The Tyranny of the Timed Coding Test

In the infamous “whiteboard” coding test, developers hoping to be hired are expected to write code in real-time, standing up in front of a whiteboard. This kind of test has become a standard way to test technical skills. Some kind of test of technical skills is indeed necessary, because one of the key challenges in recuiting is how to screen or filter out candidates with weak technical skills in order to avoid wasting time on additional interviews, not to mention hiring people who turn out not to be able to code. Hence the whiteboard coding test.

Such tests are often also administered on-line, using technology as simple as a screen share, or some kind of specialized collaborative environment designed for just this purpose. Or, candidates are asked to take tests in some app by themselves, removing the “while we’re watching” aspect.
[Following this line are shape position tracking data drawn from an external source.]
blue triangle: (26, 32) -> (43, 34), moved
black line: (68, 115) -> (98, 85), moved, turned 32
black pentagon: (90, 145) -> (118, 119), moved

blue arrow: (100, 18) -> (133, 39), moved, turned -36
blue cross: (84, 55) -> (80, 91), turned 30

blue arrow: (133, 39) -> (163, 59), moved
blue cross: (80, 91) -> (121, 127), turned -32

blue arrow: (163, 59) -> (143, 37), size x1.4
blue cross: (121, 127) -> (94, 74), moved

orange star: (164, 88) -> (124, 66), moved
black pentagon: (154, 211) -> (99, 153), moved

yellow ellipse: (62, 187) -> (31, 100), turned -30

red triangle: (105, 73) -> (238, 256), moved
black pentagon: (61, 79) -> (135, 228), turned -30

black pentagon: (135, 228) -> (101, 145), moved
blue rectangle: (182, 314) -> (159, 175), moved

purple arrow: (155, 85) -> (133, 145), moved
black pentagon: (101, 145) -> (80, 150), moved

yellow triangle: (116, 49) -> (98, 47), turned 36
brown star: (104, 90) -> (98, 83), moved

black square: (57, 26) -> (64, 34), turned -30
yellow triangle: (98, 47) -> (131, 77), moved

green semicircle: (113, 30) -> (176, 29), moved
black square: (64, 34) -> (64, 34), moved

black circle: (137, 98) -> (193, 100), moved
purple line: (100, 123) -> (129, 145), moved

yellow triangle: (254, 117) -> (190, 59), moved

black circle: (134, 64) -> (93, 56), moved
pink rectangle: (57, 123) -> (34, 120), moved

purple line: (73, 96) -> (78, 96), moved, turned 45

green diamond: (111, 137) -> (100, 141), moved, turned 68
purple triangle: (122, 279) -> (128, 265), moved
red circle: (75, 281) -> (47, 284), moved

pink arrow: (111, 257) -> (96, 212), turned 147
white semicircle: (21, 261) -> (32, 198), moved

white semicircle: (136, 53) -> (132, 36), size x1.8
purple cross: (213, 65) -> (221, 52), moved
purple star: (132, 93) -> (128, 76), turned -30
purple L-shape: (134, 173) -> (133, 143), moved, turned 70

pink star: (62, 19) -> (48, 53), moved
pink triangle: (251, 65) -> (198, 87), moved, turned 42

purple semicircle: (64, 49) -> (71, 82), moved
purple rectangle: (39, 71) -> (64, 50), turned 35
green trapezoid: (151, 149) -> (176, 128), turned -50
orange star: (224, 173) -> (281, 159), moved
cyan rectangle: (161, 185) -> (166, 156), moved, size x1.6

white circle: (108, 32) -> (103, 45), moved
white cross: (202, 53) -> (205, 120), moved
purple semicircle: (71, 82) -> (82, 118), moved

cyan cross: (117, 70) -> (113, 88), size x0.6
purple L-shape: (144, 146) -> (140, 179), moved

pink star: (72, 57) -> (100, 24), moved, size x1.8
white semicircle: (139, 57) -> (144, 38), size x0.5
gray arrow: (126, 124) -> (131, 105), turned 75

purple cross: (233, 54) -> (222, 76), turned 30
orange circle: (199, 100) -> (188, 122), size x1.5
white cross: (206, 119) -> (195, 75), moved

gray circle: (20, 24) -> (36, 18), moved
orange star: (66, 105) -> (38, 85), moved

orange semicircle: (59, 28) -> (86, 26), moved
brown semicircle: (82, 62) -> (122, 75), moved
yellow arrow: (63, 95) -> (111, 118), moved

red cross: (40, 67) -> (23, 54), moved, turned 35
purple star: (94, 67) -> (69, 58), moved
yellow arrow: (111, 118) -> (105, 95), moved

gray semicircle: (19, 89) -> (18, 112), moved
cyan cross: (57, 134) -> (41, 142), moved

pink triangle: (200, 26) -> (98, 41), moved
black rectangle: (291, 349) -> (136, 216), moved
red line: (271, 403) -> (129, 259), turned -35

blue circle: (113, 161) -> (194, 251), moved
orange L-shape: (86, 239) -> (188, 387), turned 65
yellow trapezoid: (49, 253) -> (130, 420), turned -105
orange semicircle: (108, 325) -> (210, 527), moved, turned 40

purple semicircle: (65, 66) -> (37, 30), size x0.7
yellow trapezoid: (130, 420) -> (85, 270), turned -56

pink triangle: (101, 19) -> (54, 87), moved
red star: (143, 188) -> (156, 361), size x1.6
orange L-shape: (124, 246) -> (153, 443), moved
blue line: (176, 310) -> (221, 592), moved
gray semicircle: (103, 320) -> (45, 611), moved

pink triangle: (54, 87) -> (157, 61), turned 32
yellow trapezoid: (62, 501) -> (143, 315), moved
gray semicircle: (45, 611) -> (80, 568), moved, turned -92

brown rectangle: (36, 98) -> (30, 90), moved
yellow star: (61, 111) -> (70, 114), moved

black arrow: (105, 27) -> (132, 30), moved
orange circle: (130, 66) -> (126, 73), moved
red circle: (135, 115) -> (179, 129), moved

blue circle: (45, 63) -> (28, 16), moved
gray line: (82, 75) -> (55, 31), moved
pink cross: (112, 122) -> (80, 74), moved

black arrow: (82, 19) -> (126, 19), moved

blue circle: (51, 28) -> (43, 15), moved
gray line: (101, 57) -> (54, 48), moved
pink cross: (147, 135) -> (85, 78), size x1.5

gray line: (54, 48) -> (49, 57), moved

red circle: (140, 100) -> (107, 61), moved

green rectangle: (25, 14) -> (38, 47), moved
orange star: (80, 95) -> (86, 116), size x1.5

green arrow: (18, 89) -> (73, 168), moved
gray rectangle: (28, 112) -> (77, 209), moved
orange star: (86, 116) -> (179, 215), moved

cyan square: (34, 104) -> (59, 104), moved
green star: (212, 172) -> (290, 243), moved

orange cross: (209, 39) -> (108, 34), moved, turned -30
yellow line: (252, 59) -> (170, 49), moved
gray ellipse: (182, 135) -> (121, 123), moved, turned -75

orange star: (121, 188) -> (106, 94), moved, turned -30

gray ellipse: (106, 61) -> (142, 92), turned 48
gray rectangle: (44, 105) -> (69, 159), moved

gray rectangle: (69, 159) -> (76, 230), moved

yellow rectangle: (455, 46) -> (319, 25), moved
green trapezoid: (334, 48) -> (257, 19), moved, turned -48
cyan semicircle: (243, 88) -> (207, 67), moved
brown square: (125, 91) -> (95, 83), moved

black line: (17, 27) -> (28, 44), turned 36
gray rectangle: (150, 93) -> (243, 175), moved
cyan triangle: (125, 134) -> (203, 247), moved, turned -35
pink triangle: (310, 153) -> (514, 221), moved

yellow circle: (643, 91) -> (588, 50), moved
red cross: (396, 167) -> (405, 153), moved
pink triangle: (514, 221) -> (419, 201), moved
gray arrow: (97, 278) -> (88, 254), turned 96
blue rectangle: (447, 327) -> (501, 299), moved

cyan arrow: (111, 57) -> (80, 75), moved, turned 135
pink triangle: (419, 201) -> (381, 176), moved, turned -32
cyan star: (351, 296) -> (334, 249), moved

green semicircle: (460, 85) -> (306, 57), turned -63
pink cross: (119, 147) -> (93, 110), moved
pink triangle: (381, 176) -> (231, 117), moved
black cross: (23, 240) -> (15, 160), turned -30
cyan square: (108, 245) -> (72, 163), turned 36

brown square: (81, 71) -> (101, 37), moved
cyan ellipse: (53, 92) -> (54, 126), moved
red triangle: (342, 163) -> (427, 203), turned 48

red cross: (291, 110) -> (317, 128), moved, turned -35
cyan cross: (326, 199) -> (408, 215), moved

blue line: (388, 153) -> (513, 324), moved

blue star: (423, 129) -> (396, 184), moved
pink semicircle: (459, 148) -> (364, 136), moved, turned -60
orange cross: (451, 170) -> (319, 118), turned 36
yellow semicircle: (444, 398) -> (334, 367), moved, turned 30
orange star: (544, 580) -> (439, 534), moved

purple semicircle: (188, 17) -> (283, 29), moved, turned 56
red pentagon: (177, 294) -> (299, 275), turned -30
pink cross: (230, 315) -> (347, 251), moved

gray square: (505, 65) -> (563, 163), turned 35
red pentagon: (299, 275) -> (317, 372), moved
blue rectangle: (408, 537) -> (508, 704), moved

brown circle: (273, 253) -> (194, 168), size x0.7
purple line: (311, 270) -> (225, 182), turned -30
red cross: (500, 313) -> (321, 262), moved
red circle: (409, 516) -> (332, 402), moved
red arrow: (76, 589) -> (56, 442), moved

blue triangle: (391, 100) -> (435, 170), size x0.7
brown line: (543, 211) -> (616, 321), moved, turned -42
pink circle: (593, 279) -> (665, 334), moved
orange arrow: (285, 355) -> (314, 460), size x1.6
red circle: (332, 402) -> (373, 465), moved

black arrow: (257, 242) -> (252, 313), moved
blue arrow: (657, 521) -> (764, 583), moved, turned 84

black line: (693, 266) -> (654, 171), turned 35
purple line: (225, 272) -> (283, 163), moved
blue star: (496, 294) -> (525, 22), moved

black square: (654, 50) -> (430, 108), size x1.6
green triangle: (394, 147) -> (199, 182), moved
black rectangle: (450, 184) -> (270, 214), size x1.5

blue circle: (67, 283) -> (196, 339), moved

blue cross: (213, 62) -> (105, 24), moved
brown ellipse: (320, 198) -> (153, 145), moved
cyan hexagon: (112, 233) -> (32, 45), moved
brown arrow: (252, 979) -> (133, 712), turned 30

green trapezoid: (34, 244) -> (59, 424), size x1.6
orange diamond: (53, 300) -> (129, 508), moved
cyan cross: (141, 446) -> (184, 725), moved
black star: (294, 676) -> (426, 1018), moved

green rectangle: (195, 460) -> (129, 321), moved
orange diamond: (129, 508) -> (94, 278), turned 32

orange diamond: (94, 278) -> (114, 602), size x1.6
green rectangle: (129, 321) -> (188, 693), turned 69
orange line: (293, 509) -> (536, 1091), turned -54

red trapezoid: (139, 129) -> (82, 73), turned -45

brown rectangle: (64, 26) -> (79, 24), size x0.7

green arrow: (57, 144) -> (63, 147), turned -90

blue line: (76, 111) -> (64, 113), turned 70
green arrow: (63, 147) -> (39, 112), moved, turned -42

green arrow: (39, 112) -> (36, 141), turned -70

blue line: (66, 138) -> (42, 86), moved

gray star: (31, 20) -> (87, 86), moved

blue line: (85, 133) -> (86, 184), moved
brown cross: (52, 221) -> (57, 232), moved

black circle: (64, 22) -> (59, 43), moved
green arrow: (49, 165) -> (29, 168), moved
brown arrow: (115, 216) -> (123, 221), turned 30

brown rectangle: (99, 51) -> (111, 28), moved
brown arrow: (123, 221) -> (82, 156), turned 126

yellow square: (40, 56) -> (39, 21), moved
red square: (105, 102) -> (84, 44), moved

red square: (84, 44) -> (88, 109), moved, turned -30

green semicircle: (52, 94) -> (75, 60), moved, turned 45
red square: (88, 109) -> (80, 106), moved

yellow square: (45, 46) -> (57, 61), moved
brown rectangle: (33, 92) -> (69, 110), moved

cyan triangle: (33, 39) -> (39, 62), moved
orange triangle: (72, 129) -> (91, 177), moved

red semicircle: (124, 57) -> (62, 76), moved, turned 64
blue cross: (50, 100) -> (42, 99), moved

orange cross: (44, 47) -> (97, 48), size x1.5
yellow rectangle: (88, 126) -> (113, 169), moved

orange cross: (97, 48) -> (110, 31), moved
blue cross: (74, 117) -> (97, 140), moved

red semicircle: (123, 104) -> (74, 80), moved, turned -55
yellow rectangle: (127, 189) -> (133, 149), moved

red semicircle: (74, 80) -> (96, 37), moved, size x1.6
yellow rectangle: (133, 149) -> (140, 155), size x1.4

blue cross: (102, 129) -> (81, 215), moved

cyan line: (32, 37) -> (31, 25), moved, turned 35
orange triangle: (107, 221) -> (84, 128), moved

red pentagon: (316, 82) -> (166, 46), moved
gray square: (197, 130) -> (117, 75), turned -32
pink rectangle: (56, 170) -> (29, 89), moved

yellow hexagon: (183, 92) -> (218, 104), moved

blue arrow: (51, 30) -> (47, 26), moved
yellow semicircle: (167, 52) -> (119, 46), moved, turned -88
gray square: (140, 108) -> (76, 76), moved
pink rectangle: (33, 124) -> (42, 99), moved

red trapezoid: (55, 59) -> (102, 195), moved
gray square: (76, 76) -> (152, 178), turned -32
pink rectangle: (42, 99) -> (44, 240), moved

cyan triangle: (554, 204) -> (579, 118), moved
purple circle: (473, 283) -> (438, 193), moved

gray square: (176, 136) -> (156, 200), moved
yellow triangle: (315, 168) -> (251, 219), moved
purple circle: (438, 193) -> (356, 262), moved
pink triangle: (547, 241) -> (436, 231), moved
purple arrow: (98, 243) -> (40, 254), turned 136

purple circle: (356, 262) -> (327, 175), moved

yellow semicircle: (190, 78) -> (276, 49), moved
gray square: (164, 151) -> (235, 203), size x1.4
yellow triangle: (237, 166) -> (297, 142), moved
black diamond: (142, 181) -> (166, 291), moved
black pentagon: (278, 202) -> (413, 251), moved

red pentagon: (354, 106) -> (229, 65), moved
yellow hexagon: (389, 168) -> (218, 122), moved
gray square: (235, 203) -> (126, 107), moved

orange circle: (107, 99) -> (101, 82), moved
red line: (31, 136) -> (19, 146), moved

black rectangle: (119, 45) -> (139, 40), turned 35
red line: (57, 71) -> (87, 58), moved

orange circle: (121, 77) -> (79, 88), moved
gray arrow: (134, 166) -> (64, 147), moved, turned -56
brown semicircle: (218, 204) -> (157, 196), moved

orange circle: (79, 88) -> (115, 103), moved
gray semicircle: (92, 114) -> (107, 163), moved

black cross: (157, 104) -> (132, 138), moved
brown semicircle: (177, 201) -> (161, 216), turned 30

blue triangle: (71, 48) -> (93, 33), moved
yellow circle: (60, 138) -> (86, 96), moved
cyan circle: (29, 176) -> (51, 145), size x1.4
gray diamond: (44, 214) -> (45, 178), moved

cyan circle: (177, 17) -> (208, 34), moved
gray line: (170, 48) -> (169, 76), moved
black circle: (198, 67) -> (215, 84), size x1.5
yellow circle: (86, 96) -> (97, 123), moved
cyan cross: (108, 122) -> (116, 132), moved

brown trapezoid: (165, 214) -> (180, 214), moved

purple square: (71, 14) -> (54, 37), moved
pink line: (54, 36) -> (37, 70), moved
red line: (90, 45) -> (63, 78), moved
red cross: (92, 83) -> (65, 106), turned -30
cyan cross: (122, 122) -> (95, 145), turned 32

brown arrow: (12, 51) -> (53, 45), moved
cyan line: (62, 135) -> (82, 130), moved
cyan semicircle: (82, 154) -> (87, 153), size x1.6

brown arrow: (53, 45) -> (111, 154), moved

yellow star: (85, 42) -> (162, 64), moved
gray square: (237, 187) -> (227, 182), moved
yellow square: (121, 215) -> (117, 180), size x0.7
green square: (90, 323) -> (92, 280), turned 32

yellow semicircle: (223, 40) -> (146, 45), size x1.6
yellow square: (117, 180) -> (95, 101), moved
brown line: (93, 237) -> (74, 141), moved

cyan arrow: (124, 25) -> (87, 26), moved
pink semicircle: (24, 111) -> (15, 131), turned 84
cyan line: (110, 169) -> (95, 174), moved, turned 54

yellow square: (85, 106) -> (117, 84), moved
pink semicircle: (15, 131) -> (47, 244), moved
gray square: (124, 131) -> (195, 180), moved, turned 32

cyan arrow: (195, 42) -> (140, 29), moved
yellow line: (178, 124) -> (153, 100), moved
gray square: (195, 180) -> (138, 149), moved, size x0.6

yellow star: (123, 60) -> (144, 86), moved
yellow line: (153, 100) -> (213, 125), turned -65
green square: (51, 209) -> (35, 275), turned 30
In more and more cases, these tests are timed. They become races against the clock. If time runs out, you fail. These are the infamous code-to-the-death time trials.

Now third-party screening services are popping up that promise to not only save employers all the trouble of the technical pre-screening, but also do it much, much better. Nearly all adopt the timed coding test approach. The lucky people who pass these tests may join a group of elite ninjas deployed to development shops eager for top talent; or be recommended to employers, who may fast-track them to final interviews.

But what do these timed coding tests test? Are the skills being tested central to the tasks the employees are to be asked to do? Are they even relevant? Are they even a positive?

Not in the least. The ability to create working code under time pressure is roughly equivalent to a monkey learning how to juggle, or a bear learning how to ride a bike. The notion that success on such artificial timed tests is even vaguely connected to the ability to perform in a development job is not just unproven, it’s not even plausible.

The first erroneous assumption is that development work is mainly about coding. This is the myth that software developing is just “coding”. Politicians and the media might make this mistake, but software companies, and testing companies, should know better. As we all know, the coding component of development work is at best 25% at best — the rest is listening, gathering information, coming up with solutions, experimenting, making tradeoffs, debugging, responding to code reviews, optimizing, throwing code away, and maintainance. Testing which is fixated on coding ability simply ignores these other important skills.

Even if one agrees that coding ability in the narrow sense is important — which it is, but not primarily so — the testing culture propagated by the testing companies and whiteboard focuses exclusively on speed. These tests are like 100-yard sprints. They’re actually worse than sprints, because there’s a drop-dead cut-off, a deadline after which you simply fail. It’s as if all the runners were shot in the head if they have not reached the finish line in 12 seconds. Woe be to you if you’re a medium or long-distance runner. The tests are testing the mutant ability to create working code in the absolute minimum amount of time. There is no notion of code quality, or readability, or maintainability; it is purely a matter of whether or not the code works. Creating code which just barely works in the absolute minimum amount of time is a skill which, if I were hiring, I would select against, not for.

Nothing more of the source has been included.